(Dataset entries)
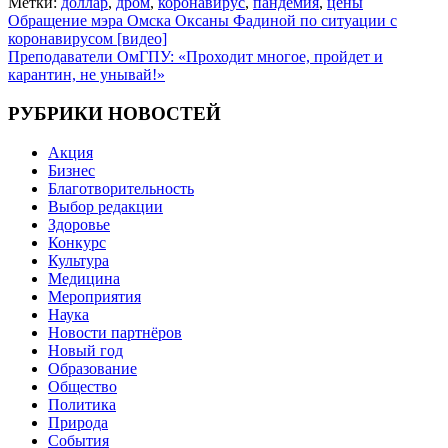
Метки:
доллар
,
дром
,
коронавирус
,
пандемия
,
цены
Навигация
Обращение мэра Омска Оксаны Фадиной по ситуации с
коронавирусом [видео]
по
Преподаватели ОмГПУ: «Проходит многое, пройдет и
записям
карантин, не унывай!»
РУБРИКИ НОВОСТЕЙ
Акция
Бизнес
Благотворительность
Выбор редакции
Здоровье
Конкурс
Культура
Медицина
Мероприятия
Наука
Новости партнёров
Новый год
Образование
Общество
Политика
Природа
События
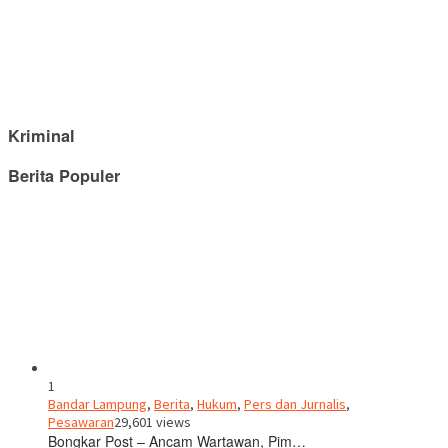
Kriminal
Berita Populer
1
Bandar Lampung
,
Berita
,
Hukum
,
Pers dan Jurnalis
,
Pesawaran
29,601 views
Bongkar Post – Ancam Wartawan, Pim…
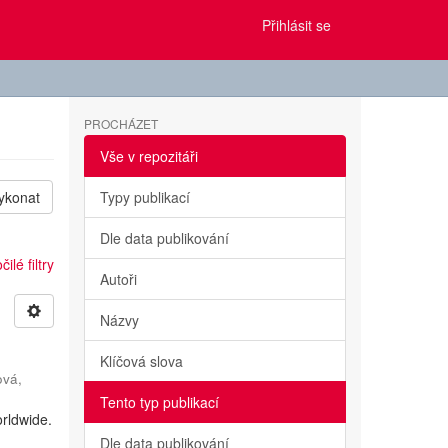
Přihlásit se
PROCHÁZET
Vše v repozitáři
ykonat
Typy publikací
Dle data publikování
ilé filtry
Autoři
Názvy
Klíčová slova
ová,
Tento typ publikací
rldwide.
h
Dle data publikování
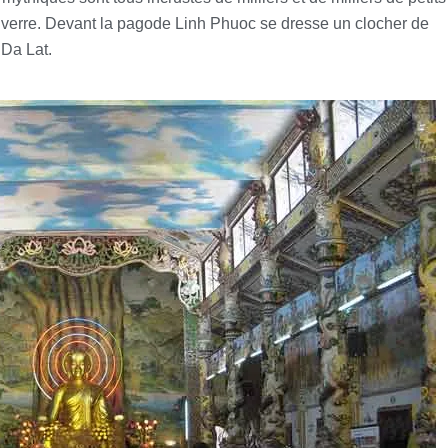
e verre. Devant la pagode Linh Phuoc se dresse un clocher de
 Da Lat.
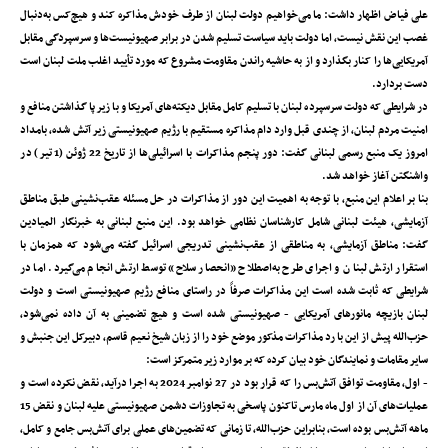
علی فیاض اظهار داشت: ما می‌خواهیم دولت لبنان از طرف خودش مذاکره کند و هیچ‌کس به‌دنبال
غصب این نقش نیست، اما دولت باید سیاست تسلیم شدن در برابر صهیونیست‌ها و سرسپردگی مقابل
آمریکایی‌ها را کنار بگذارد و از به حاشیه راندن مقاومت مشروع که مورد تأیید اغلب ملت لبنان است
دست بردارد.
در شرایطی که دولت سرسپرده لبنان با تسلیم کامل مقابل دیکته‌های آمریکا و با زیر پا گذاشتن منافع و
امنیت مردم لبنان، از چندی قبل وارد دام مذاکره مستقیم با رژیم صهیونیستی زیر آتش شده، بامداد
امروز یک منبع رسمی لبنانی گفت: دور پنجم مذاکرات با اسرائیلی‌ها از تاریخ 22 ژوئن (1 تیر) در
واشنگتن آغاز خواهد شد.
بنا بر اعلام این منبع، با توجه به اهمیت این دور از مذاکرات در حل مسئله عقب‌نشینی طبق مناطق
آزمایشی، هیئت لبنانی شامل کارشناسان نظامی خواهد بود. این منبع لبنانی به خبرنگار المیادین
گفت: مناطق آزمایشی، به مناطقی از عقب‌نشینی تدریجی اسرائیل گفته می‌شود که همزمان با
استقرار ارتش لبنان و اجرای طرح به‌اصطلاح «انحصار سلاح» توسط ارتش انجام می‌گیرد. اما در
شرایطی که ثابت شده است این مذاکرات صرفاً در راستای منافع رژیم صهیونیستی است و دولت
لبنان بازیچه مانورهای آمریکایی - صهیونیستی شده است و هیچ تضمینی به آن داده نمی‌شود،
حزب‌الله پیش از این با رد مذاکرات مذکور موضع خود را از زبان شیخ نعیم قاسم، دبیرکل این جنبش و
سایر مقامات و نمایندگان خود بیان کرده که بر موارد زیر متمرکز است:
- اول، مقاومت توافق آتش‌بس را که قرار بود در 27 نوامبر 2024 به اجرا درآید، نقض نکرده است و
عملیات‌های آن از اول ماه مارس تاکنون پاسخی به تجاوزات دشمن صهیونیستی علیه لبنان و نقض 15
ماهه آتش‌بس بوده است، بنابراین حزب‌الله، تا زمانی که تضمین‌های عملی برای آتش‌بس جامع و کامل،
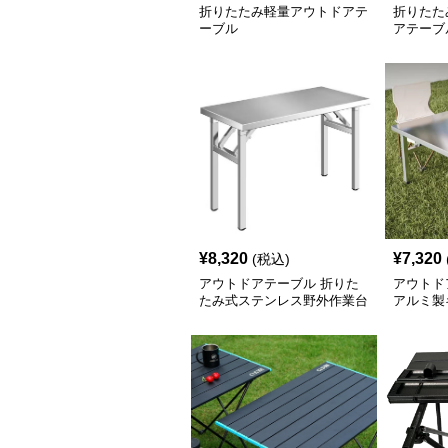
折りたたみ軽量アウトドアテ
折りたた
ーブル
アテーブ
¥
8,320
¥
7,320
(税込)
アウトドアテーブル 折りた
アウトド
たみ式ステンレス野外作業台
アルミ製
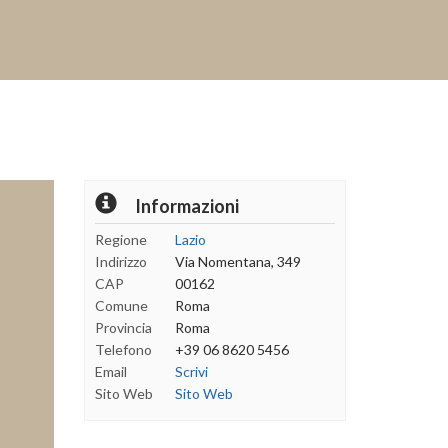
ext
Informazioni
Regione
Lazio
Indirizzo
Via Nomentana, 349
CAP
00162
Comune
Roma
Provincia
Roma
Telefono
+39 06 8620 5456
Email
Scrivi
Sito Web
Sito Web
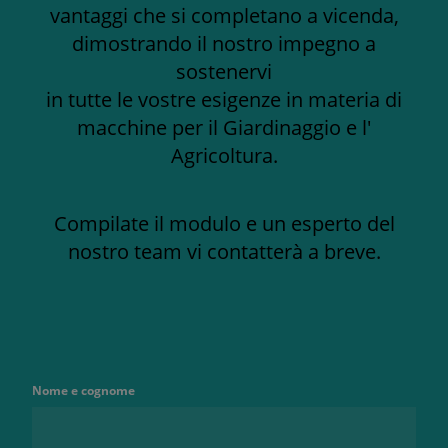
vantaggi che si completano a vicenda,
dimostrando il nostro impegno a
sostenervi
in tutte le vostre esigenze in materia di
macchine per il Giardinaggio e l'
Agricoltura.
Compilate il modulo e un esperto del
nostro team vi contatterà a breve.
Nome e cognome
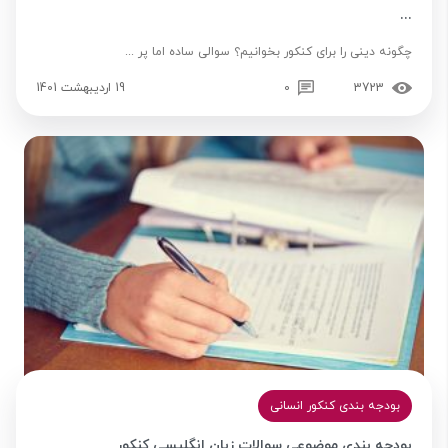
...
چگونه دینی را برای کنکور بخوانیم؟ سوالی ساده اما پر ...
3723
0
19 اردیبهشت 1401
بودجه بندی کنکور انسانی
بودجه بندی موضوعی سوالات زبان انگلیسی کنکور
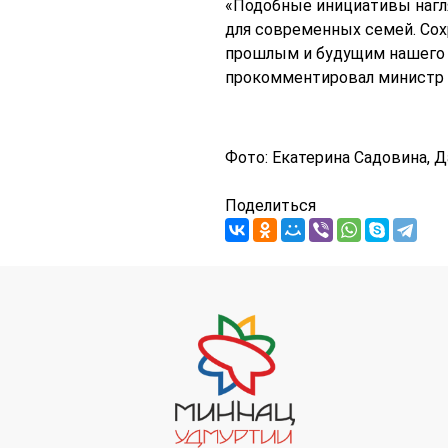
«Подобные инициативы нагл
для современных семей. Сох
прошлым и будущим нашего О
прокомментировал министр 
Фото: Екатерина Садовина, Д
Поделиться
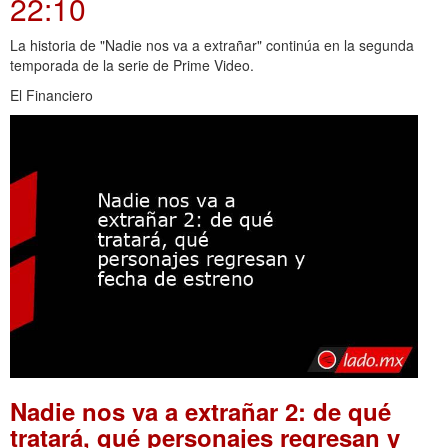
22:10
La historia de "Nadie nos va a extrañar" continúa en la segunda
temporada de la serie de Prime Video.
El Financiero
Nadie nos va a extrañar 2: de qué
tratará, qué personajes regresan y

> _TASK OBJECTIVE_: Give the records a second time exactly, keeping the images out.

> _EXERCISE ANSWER_:
Метки:
доллар
,
дром
,
коронавирус
,
пандемия
,
цены
Навигация
Обращение мэра Омска Оксаны Фадиной по ситуации с
коронавирусом [видео]
по
Преподаватели ОмГПУ: «Проходит многое, пройдет и
записям
карантин, не унывай!»
РУБРИКИ НОВОСТЕЙ
Акция
Бизнес
Благотворительность
Выбор редакции
Здоровье
Конкурс
Культура
Медицина
Мероприятия
Наука
Новости партнёров
Новый год
Образование
Общество
Политика
Природа
События
Kriminal
Berita Populer
1
Bandar Lampung
,
Berita
,
Hukum
,
Pers dan Jurnalis
,
Pesawaran
29,601 views
Bongkar Post – Ancam Wartawan, Pim…
Přihlásit se
PROCHÁZET
Vše v repozitáři
ykonat
Typy publikací
Dle data publikování
ilé filtry
Autoři
Názvy
Klíčová slova
ová,
Tento typ publikací
rldwide.
h
Dle data publikování
e verre. Devant la pagode Linh Phuoc se dresse un clocher de
 Da Lat.
علی فیاض اظهار داشت: ما می‌خواهیم دولت لبنان از طرف خودش مذاکره کند و هیچ‌کس به‌دنبال
غصب این نقش نیست، اما دولت باید سیاست تسلیم شدن در برابر صهیونیست‌ها و سرسپردگی مقابل
آمریکایی‌ها را کنار بگذارد و از به حاشیه راندن مقاومت مشروع که مورد تأیید اغلب ملت لبنان است
دست بردارد.
در شرایطی که دولت سرسپرده لبنان با تسلیم کامل مقابل دیکته‌های آمریکا و با زیر پا گذاشتن منافع و
امنیت مردم لبنان، از چندی قبل وارد دام مذاکره مستقیم با رژیم صهیونیستی زیر آتش شده، بامداد
امروز یک منبع رسمی لبنانی گفت: دور پنجم مذاکرات با اسرائیلی‌ها از تاریخ 22 ژوئن (1 تیر) در
واشنگتن آغاز خواهد شد.
بنا بر اعلام این منبع، با توجه به اهمیت این دور از مذاکرات در حل مسئله عقب‌نشینی طبق مناطق
آزمایشی، هیئت لبنانی شامل کارشناسان نظامی خواهد بود. این منبع لبنانی به خبرنگار المیادین
گفت: مناطق آزمایشی، به مناطقی از عقب‌نشینی تدریجی اسرائیل گفته می‌شود که همزمان با
استقرار ارتش لبنان و اجرای طرح به‌اصطلاح «انحصار سلاح» توسط ارتش انجام می‌گیرد. اما در
شرایطی که ثابت شده است این مذاکرات صرفاً در راستای منافع رژیم صهیونیستی است و دولت
لبنان بازیچه مانورهای آمریکایی - صهیونیستی شده است و هیچ تضمینی به آن داده نمی‌شود،
حزب‌الله پیش از این با رد مذاکرات مذکور موضع خود را از زبان شیخ نعیم قاسم، دبیرکل این جنبش و
سایر مقامات و نمایندگان خود بیان کرده که بر موارد زیر متمرکز است:
- اول، مقاومت توافق آتش‌بس را که قرار بود در 27 نوامبر 2024 به اجرا درآید، نقض نکرده است و
عملیات‌های آن از اول ماه مارس تاکنون پاسخی به تجاوزات دشمن صهیونیستی علیه لبنان و نقض 15
ماهه آتش‌بس بوده است، بنابراین حزب‌الله، تا زمانی که تضمین‌های عملی برای آتش‌بس جامع و کامل،
折りたたみ軽量アウトドアテ
折りたた
ーブル
アテーブ
¥
8,320
¥
7,320
(税込)
アウトドアテーブル 折りた
アウトド
たみ式ステンレス野外作業台
アルミ製
ext
Informazioni
Regione
Lazio
Indirizzo
Via Nomentana, 349
CAP
00162
Comune
Roma
Provincia
Roma
Telefono
+39 06 8620 5456
Email
Scrivi
Sito Web
Sito Web
vantaggi che si completano a vicenda,
dimostrando il nostro impegno a
sostenervi
in tutte le vostre esigenze in materia di
macchine per il Giardinaggio e l'
Agricoltura.
Compilate il modulo e un esperto del
nostro team vi contatterà a breve.
Nome e cognome
...
چگونه دینی را برای کنکور بخوانیم؟ سوالی ساده اما پر ...
3723
0
19 اردیبهشت 1401
بودجه بندی کنکور انسانی
بودجه بندی موضوعی سوالات زبان انگلیسی کنکور
«Подобные инициативы нагл
для современных семей. Сох
прошлым и будущим нашего О
прокомментировал министр 
Фото: Екатерина Садовина, Д
Поделиться
22:10
La historia de "Nadie nos va a extrañar" continúa en la segunda
temporada de la serie de Prime Video.
El Financiero
Nadie nos va a extrañar 2: de qué
tratará, qué personajes regresan y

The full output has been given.